If there’s ever a time to shake a cocktail with New Orleans lineage, it’s tonight: Mardi Gras. Known in English as Fat Tuesday, it’s the last day before Lent, when Christians begin the penitent season before Easter, and there is no better place to celebrate than in New Orleans.
Trinkets, beads and music and an endless stream of costumed marching groups and float, led by make-believe royalty. Sounds like fun!
So make a big pot of gumbo, jambalaya or red beans and rice (we have recipes at lohud.com/food), and while it’s bubbling on the stove, head to the liquor cabinet. Here are a few suggestions:
Though Pimms No. 1 is a British liqueur, the Pimms Cup is the house drink at Napoleon House in the French Quarter. Here’s how I make it, usually for sipping on the porch on hot summer evenings.
2 ounces Pimm’s No. 1
1/4 ounces fresh lemon juice
Ginger ale or 7UP
Cucumber, orange wheel and mint garnish.
Combine Pimm’s and lemon juice over ice in a high ball glass, top with ginger ale and stir gently. Garnish with a cucumber and an orange wheel. Mint doesn’t hurt, either. A few sprigs to tickle your nose.
The drink got its name from a specialty brand of Cognac, which was its original base, and became the house drink at the Sazerac House. After phylloxera destroyed French grapevines in the 1880s, bartenders switched to whiskey, most particularly rye.
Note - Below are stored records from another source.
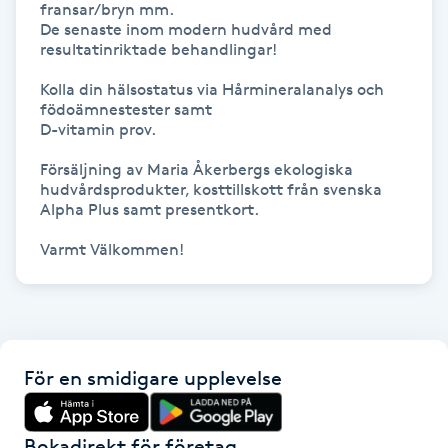
fransar/bryn mm.

Kinesiologi
De senaste inom modern hudvård med

resultatinriktade behandlingar!

Kinesisk medicin
Kolla din hälsostatus via Hårmineralanalys och 
födoämnestester samt 

D-vitamin prov.

Kiropraktik
Försäljning av Maria Åkerbergs ekologiska 
hudvårdsprodukter, kosttillskott från svenska 

Klangmassage
Alpha Plus samt presentkort.

Klippning
Klippning & Slingor
Klippning ungdom
För en smidigare upplevelse
Koppningsmassage
Bokadirekt för företag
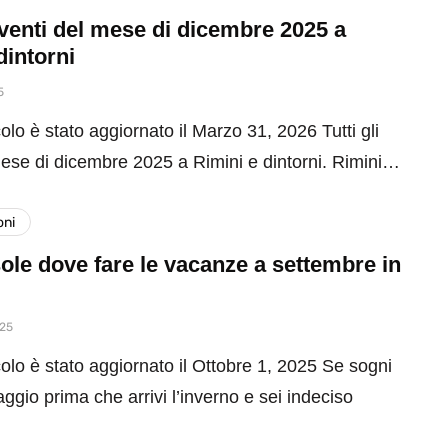
 eventi del mese di dicembre 2025 a
dintorni
5
olo è stato aggiornato il Marzo 31, 2026 Tutti gli
mese di dicembre 2025 a Rimini e dintorni. Rimini…
oni
ole dove fare le vacanze a settembre in
025
olo è stato aggiornato il Ottobre 1, 2025 Se sogni
aggio prima che arrivi l’inverno e sei indeciso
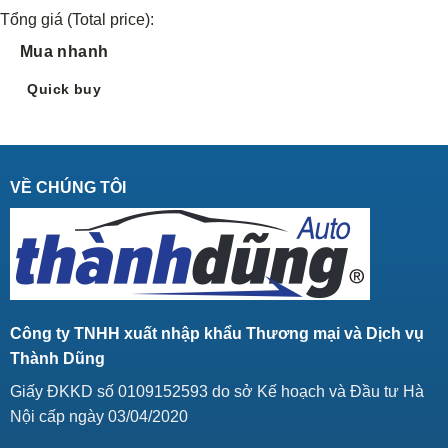
Tổng giá (Total price):
Mua nhanh
Quick buy
VỀ CHÚNG TÔI
Công ty TNHH xuất nhập khẩu Thương mại và Dịch vụ
Thành Dũng
Giấy ĐKKD số 0109152593 do sở Kế hoạch và Đầu tư Hà
Nội cấp ngày 03/04/2020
Recipe by David Wondrich from Esquire.com.
1 sugar cube
2 1/2 ounces rye whisky
2 dashes Peychaud’s bitters
1 dash Angostura bitters
In an Old-Fashioned glass (not a mixing glass; it’s part of the ritual), muddle a sugar cube with a few drops of water. Add several small ice cubes and the rye whiskey, the Peychaud’s bitters, and the Angostura bitters.
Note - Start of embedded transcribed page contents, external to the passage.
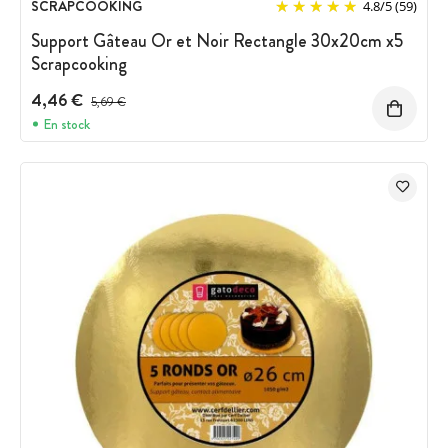
SCRAPCOOKING
4.8
/
5
(59)
Support Gâteau Or et Noir Rectangle 30x20cm x5
Scrapcooking
4,46 €
Prix avant réduction :
5,69 €
En stock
Stir well and strain into a second, chilled, Old-Fashioned glass in which you have rolled around a few drops of absinthe (no substitute really works, but you can try either a mix of Pernod and green Chartreuse, or Absente) until its inside is thoroughly coated, pouring off the excess. Garnish with a twist of lemon peel (some insist that this be squeezed over the drink and discarded).
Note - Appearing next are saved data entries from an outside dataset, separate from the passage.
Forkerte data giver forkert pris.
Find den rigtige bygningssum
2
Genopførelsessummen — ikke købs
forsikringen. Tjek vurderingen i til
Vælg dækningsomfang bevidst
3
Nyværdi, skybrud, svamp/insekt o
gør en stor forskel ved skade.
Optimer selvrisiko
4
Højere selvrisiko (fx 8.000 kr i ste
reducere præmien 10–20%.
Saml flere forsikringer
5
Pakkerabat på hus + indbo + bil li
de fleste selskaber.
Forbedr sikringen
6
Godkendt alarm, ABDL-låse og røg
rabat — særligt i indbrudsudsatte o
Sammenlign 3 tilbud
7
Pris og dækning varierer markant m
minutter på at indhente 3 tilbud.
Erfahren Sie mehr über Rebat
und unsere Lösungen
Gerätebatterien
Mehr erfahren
Use the good stuff, if you can find it: Van Winkle Family Reserve Rye (13 years old), or Sazerac Rye (18 years old).
Anyone who’s ever been to New Orleans has probably had a Hurricane. It’s the house drink at Pat O’s — Pat O’Brien’s, the very well known and popular French Quarter bar. This recipe, from the The Ultimate A-to-Z Bar Guide is simple, straightfoward and to the point, with just a little sweetness. It’s very close to the original daiquiri recipe.
1 ounce (2 tablespoons) light rum
1 ounce (2 tablespoons) dark rum
1/2 ounce (1 tablespoon) passion fruit juice
1/2 ounce (1 tablespoon) lime juice
Shake ingredients with cracked ice; strain into a chilled cocktail glass or into a hurricane glass over ice. Variation: add 1 ounce (2 tablespoons) unsweetened pineapple juice.